-- TO DO --
Output only the lines below from the one containing "My Lotto Wheels (927, 421)" to the one containing "Wheeling System (930, 198)", exactly as written, both ends kept.

-- PROVIDED ENTRIES --
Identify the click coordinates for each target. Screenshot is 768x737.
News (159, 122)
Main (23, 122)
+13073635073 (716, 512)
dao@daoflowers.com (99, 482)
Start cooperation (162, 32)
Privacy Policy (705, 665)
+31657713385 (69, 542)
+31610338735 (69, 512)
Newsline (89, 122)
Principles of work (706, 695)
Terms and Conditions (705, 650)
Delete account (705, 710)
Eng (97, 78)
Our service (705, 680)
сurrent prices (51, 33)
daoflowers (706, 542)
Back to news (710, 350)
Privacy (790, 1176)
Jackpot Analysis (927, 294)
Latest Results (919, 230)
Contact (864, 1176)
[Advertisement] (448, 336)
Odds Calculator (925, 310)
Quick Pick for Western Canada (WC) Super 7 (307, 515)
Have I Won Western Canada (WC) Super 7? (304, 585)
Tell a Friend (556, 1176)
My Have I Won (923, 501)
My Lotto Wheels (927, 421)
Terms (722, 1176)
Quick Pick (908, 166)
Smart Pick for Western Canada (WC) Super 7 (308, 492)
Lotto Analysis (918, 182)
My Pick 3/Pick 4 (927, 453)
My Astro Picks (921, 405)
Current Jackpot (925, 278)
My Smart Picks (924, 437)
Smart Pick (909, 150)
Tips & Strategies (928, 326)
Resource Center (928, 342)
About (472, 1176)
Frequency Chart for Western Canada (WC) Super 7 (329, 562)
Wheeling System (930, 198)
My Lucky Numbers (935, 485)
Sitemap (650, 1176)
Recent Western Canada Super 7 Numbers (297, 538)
---
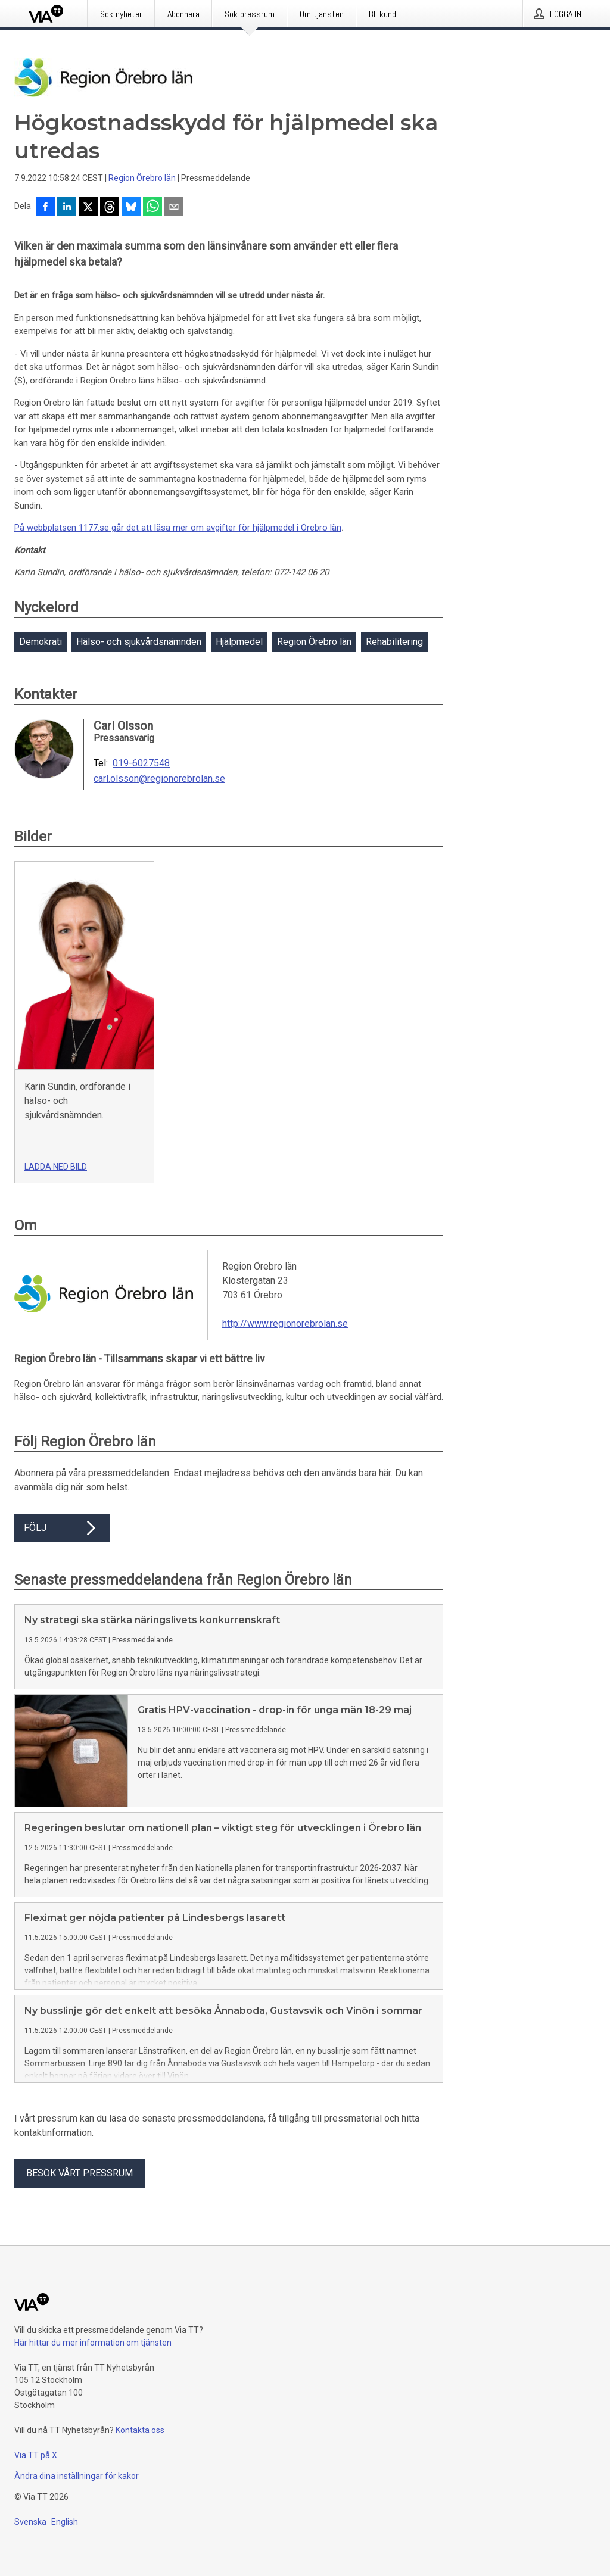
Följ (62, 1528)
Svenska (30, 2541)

-- WRITTEN SOLUTION --
My Lotto Wheels (927, 421)
Terms (722, 1176)
Quick Pick (908, 166)
Smart Pick for Western Canada (WC) Super 7 (308, 492)
Lotto Analysis (918, 182)
My Pick 3/Pick 4 (927, 453)
My Astro Picks (921, 405)
Current Jackpot (925, 278)
My Smart Picks (924, 437)
Smart Pick (909, 150)
Tips & Strategies (928, 326)
Resource Center (928, 342)
About (472, 1176)
Frequency Chart for Western Canada (WC) Super 7 (329, 562)
Wheeling System (930, 198)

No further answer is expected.